• **The task**
Make an exact copy of the entries below and leave any picture out of it.

------------------------

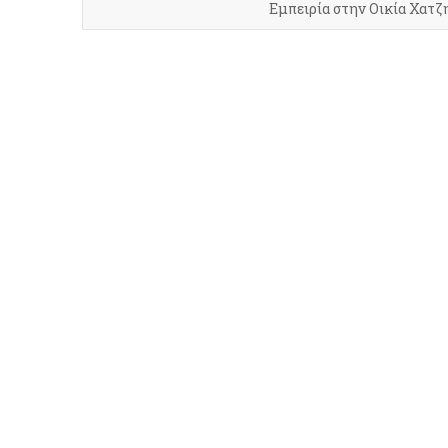
Εμπειρία στην Οικία Χατζ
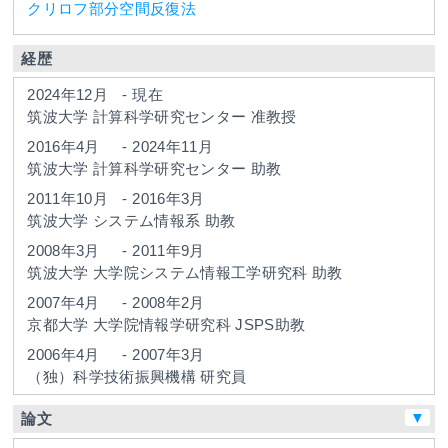
クリロフ部分空間反復法
経歴
2024年12月
-
現在
筑波大学
計算科学研究センター
准教授
2016年4月
-
2024年11月
筑波大学
計算科学研究センター
助教
2011年10月
-
2016年3月
筑波大学
システム情報系
助教
2008年3月
-
2011年9月
筑波大学
大学院システム情報工学研究科
助教
2007年4月
-
2008年2月
京都大学
大学院情報学研究科
JSPS助教
2006年4月
-
2007年3月
（独）科学技術振興機構
研究員
▼
論文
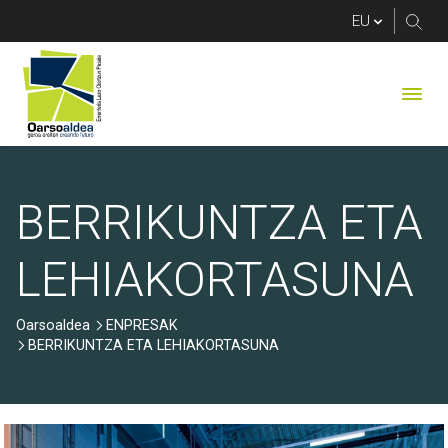
BERRIKUNTZA ETA 
BERRIKUNTZA ETA
LEHIAKORTASUNA
Oarsoaldea
ENPRESAK
BERRIKUNTZA ETA LEHIAKORTASUNA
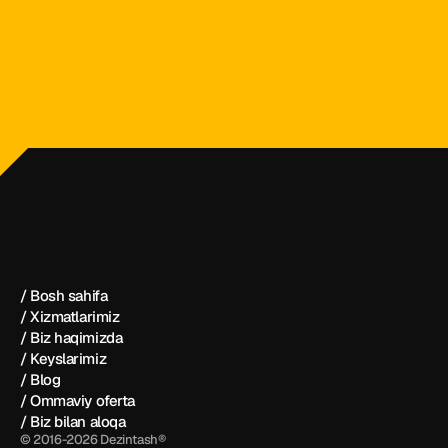
dezintash@mail.ru
+998 (55) 500－99－99
Dezintash®
/ Bosh sahifa
/ Xizmatlarimiz
/ Biz haqimizda
/ Keyslarimiz
/ Blog
/ Ommaviy oferta
/ Biz bilan aloqa
© 2016-2026 Dezintash®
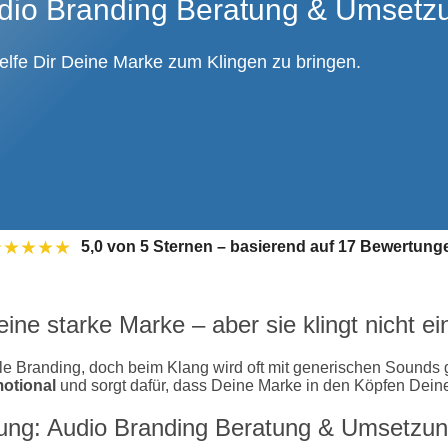
dio Branding Beratung & Umsetz
helfe Dir Deine Marke zum Klingen zu bringen.
★★★★★
5,0 von 5 Sternen – basierend auf 17 Bewertung
ine starke Marke – aber sie klingt nicht ei
le Branding, doch beim Klang wird oft mit generischen Sounds g
otional
und sorgt dafür, dass Deine Marke in den Köpfen Deine
ng: Audio Branding Beratung & Umsetzung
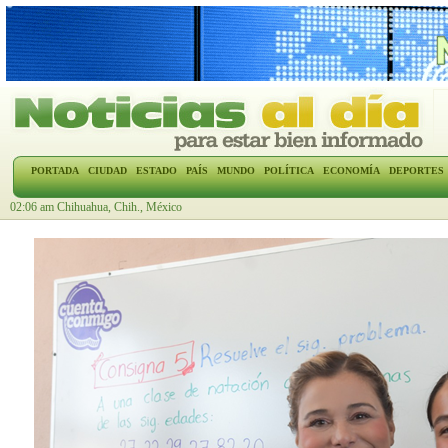
PORTADA
CIUDAD
ESTADO
PAÍS
MUNDO
POLÍTICA
ECONOMÍA
DEPORTES
02:06 am Chihuahua, Chih., México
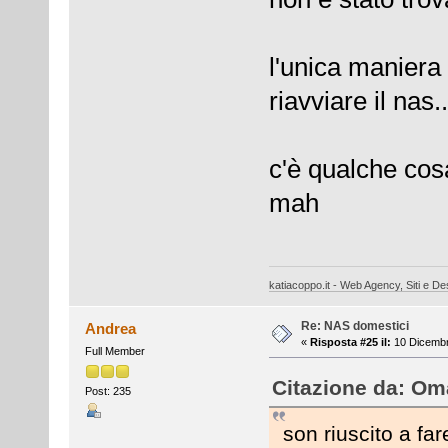
l'unica maniera 
riavviare il nas..
c'è qualche cosa
mah
katiacoppo.it - Web Agency, Siti e Des
Re: NAS domestici
Andrea
«
Risposta #25 il:
10 Dicembr
Full Member
Citazione da: Oma
Post: 235
son riuscito a fa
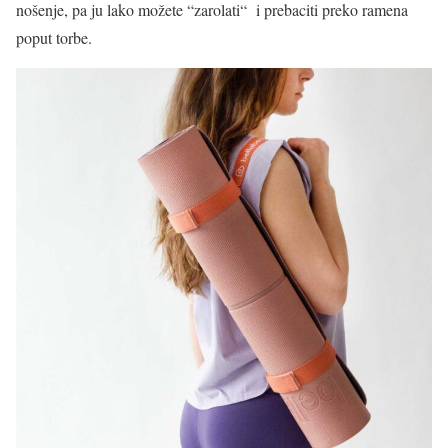
nošenje, pa ju lako možete “zarolati“ i prebaciti preko ramena
poput torbe.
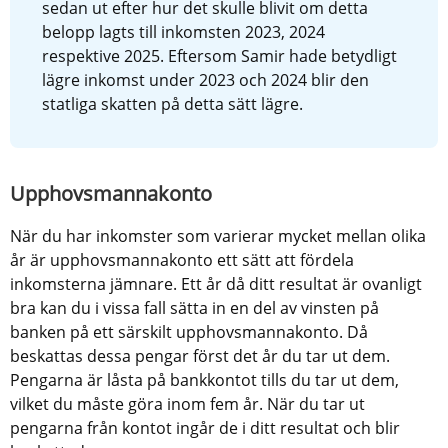
sedan ut efter hur det skulle blivit om detta 
belopp lagts till inkomsten 2023, 2024 
respektive 2025. Eftersom Samir hade betydligt 
lägre inkomst under 2023 och 2024 blir den 
statliga skatten på detta sätt lägre.
Upphovsmannakonto
När du har inkomster som varierar mycket mellan olika 
år är upphovsmannakonto ett sätt att fördela 
inkomsterna jämnare. Ett år då ditt resultat är ovanligt 
bra kan du i vissa fall sätta in en del av vinsten på 
banken på ett särskilt upphovsmannakonto. Då 
beskattas dessa pengar först det år du tar ut dem. 
Pengarna är låsta på bankkontot tills du tar ut dem, 
vilket du måste göra inom fem år. När du tar ut 
pengarna från kontot ingår de i ditt resultat och blir 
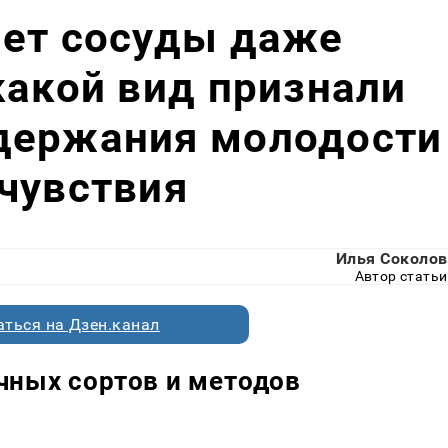
ает сосуды даже
какой вид признали
держания молодости
чувствия
Илья Соколов
Автор статьи
ться на Дзен.канал
чных сортов и методов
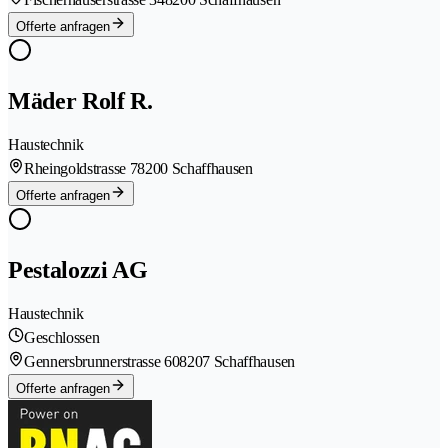
Offerte anfragen
Mäder Rolf R.
Haustechnik
Rheingoldstrasse 7
8200 Schaffhausen
Offerte anfragen
Pestalozzi AG
Haustechnik
Geschlossen
Gennersbrunnerstrasse 60
8207 Schaffhausen
Offerte anfragen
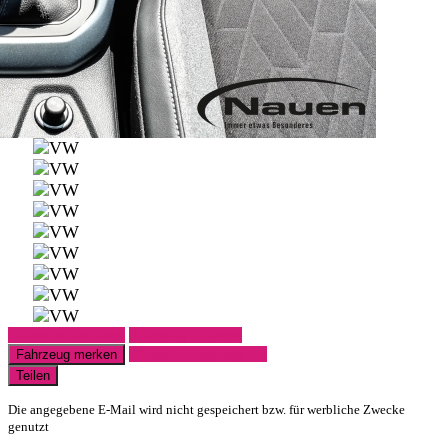
Fahrzeug anfragen
Fahrzeug drucken
Finanzierungsangebot
Fahrzeug merken
Teilen
Die angegebene E-Mail wird nicht gespeichert bzw. für werbliche Zwecke
genutzt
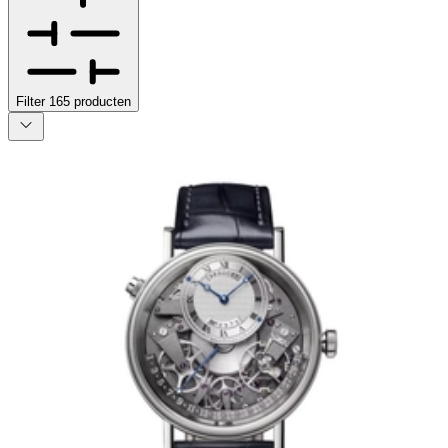
Filter
165
producten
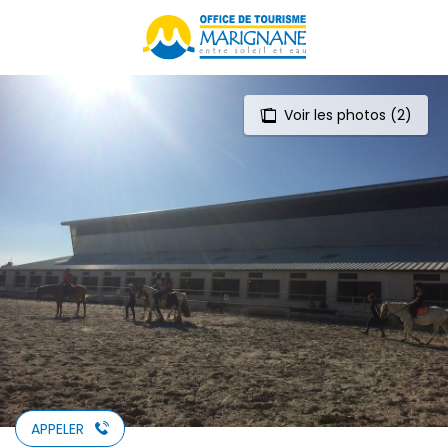
Aller
au
contenu
principal
Voir les photos (2)
APPELER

------------------------

• **Solution to this exercise**
Εμπειρία στην Οικία Χατζ
クリロフ部分空間反復法
経歴
2024年12月
-
現在
筑波大学
計算科学研究センター
准教授
2016年4月
-
2024年11月
筑波大学
計算科学研究センター
助教
2011年10月
-
2016年3月
筑波大学
システム情報系
助教
2008年3月
-
2011年9月
筑波大学
大学院システム情報工学研究科
助教
2007年4月
-
2008年2月
京都大学
大学院情報学研究科
JSPS助教
2006年4月
-
2007年3月
（独）科学技術振興機構
研究員
▼
論文
BERRIKUNTZA ETA 
BERRIKUNTZA ETA
LEHIAKORTASUNA
Oarsoaldea
ENPRESAK
BERRIKUNTZA ETA LEHIAKORTASUNA
dezintash@mail.ru
+998 (55) 500－99－99
Dezintash®
/ Bosh sahifa
/ Xizmatlarimiz
/ Biz haqimizda
/ Keyslarimiz
/ Blog
/ Ommaviy oferta
/ Biz bilan aloqa
© 2016-2026 Dezintash®
dio Branding Beratung & Umsetz
helfe Dir Deine Marke zum Klingen zu bringen.
★★★★★
5,0 von 5 Sternen – basierend auf 17 Bewertung
ine starke Marke – aber sie klingt nicht ei
le Branding, doch beim Klang wird oft mit generischen Sounds g
otional
und sorgt dafür, dass Deine Marke in den Köpfen Deine
ng: Audio Branding Beratung & Umsetzung
PORTADA
CIUDAD
ESTADO
PAÍS
MUNDO
POLÍTICA
ECONOMÍA
DEPORTES
02:06 am Chihuahua, Chih., México
l'unica maniera 
riavviare il nas..
c'è qualche cosa
mah
katiacoppo.it - Web Agency, Siti e Des
Re: NAS domestici
Andrea
«
Risposta #25 il:
10 Dicembr
Full Member
Citazione da: Oma
Post: 235
son riuscito a fa
nošenje, pa ju lako možete “zarolati“ i prebaciti preko ramena
poput torbe.
sedan ut efter hur det skulle blivit om detta 
belopp lagts till inkomsten 2023, 2024 
respektive 2025. Eftersom Samir hade betydligt 
lägre inkomst under 2023 och 2024 blir den 
statliga skatten på detta sätt lägre.
Upphovsmannakonto
När du har inkomster som varierar mycket mellan olika 
år är upphovsmannakonto ett sätt att fördela 
inkomsterna jämnare. Ett år då ditt resultat är ovanligt 
bra kan du i vissa fall sätta in en del av vinsten på 
banken på ett särskilt upphovsmannakonto. Då 
beskattas dessa pengar först det år du tar ut dem. 
Pengarna är låsta på bankkontot tills du tar ut dem, 
vilket du måste göra inom fem år. När du tar ut 
pengarna från kontot ingår de i ditt resultat och blir 
ает сосуды даже
какой вид признали
держания молодости
чувствия
Илья Соколов
Автор статьи
ться на Дзен.канал
чных сортов и методов
Offerte anfragen
Mäder Rolf R.
Haustechnik
Rheingoldstrasse 7
8200 Schaffhausen
Offerte anfragen
Pestalozzi AG
Haustechnik
Geschlossen
Gennersbrunnerstrasse 60
8207 Schaffhausen
Offerte anfragen
Fahrzeug anfragen
Fahrzeug drucken
Finanzierungsangebot
Fahrzeug merken
Teilen
Die angegebene E-Mail wird nicht gespeichert bzw. für werbliche Zwecke
genutzt
Filter
165
producten
Aller
au
contenu
principal
Voir les photos (2)
APPELER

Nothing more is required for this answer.